“Intervista” S.Billè: «Una spinta alla crescita»

03/07/2004


        sezione: ECONOMIA ITALIANA
        data: 2004-07-03 – pag: 11
        autore: MASSIMO MASCINI

        Intervista a Sergio Billè
        «Una spinta alla crescita»
        ROMA • Sono anni che predica la centralità dei servizi, l’ultima volta l’ha fatto due giorni fa all’assemblea della sua organizzazione. Adesso Sergio Billè, presidente di Confcommercio, ha un motivo in più di soddisfazione, perché il nuovo contratto di lavoro rilancia tutto il settore e indica quali buoni frutti si ottengano con il dialogo e la coesione sociale, che lui ha sempre cercato.

        Presidente Billè, avete firmato un buon contratto?

        Io sono molto soddisfatto. Questo contratto getta finalmente uno squarcio di luce e di speranza in un panorama di relazioni istituzionali, politiche e sindacali che sembrava aver raggiunto un pericoloso livello di criticità.

        Le difficoltà che ha descritto all’assemblea di giovedì quando ha parlato di «incertezze e malessere»?

        Sì, mi riferisco proprio a quella sensazione fastidiosa di stare sempre in fila, ad aspettare che qualcuno dia un via libera che non arriva mai.

        Perché il contratto può attenuare questa sensazione?

        Per vari motivi. Il primo, il più evidente, perché ha confermato che solo attraverso il dialogo, la trattativa si possono raggiungere risultati importanti. Scorciatoie non esistono e tutti dovrebbero riflettere su questa verità che ha trovato una nuova conferma.

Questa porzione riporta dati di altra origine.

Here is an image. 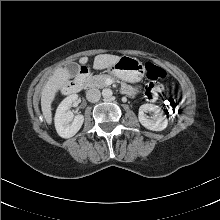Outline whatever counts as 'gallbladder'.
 Instances as JSON below:
<instances>
[{
    "label": "gallbladder",
    "instance_id": "gallbladder-1",
    "mask_svg": "<svg viewBox=\"0 0 220 220\" xmlns=\"http://www.w3.org/2000/svg\"><path fill=\"white\" fill-rule=\"evenodd\" d=\"M68 70L71 73V75L75 76L77 72L79 71V65L77 63H71L68 65Z\"/></svg>",
    "mask_w": 220,
    "mask_h": 220
}]
</instances>
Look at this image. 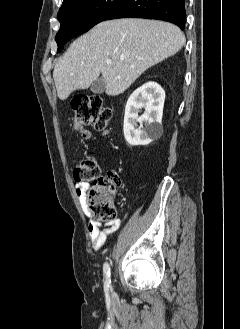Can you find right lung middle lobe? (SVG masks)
<instances>
[{
    "mask_svg": "<svg viewBox=\"0 0 240 329\" xmlns=\"http://www.w3.org/2000/svg\"><path fill=\"white\" fill-rule=\"evenodd\" d=\"M123 0H73L58 12L60 30L56 35L58 50L71 38L101 22Z\"/></svg>",
    "mask_w": 240,
    "mask_h": 329,
    "instance_id": "dd1d6c3e",
    "label": "right lung middle lobe"
}]
</instances>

        A chi si riferisce?

        A tutti coloro che, come diceva Manzoni, ritenevano che questo contratto "non s’aveva da fare", chi pensava che non saremmo riusciti a trovare punti di intesa sulla flessibilità.

        Avevano torto?

        Certo, il contratto ci ha dato ragione. E da un lato ha sancito che la flessibilità nei rapporti di lavoro deve essere considerata un dato strutturale e irrinunciabile per lo sviluppo della competitività del Paese, da un altro ha posto precisi "paletti" perché la flessibilità non venga snaturata e diventi precarietà.

        I sindacati hanno praticato quella disponibilità che lei aveva chiesto in sede di assemblea?

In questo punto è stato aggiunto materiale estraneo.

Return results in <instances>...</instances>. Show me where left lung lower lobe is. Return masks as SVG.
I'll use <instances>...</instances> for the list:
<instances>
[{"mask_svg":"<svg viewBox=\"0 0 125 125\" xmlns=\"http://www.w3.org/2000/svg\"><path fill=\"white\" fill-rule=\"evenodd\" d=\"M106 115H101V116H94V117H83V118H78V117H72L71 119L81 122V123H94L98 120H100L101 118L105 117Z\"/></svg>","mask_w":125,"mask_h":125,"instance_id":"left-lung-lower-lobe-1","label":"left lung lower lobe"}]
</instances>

        Sì, ed è stato importante perché i servizi rappresentano un settore trainante per lo sviluppo generale ed è giusto che per primo recepisca, con la condivisione di tutti, anche della Cgil, quanto di costruttivo e innovativo contiene la legge Biagi. Una legge nuova.

        Perché è importante che i servizi siano anche nell’applicazione di questa legge in prima fila?

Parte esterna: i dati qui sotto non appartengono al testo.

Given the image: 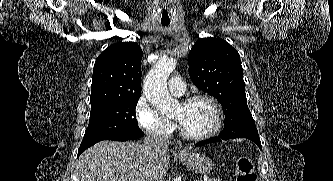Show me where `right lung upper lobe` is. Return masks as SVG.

        Perché, lo dico da anni, le prospettive di sviluppo di tutta la nostra economia passano ormai in gran parte dalla porta dei servizi. Ed è importante che dopo trent’anni si ripeta, tra le forze trainanti dell’economia e il sindacato quello schema che portò l’Italia al boom.

        È possibile un nuovo boom?

        Sì, se si adottano le giuste misure. Il settore dei servizi è massa critica nella produzione di ricchezza e di nuovi posti di lavoro e le forze politiche debbono prenderne atto una volta per tutte. L’applicazione di questo contratto forse aiuterà a comprendere la centralità del nostro settore.

        Lei ha invocato una scossa all’economia e ha suggerito al Governo di andare avanti con la riforma del fisco.

        Penso che sia questa la direzione giusta. Ma soprattutto è importante che il Governo riavvii con le parti sociali forme di dialogo strutturate in modo da affrontare tutto l’arco dei problemi che oggi il Paese ha di fronte. Prima si farà questo, meglio sarà per tutti. Deve definitivamente cadere la cultura che ha portato allo scontro per l’articolo 18 che ci ha condotto alle difficoltà oggi sotto gli occhi di tutti. Ora si avvia una nuova stagione, viviamola con entusiasmo fino in fondo.

        Sono importanti le norme sulla formazione?

        Sono importanti perché riguardano i giovani. Con le nuove norme su apprendistato, inserimento e part time migliaia di giovani potranno trovare non solo un posto di lavoro, ma una formazione elevata. Tutti, non solo le basse qualifiche come una volta.

        Le titubanze della grande distribuzione sono tutte rientrate?

        Tutte, abbiamo raccolto il consenso pieno di tutti. La loro adesione è stata convinta, ma non dimentichiamo le difficoltà che hanno avuto negli ultimi mesi.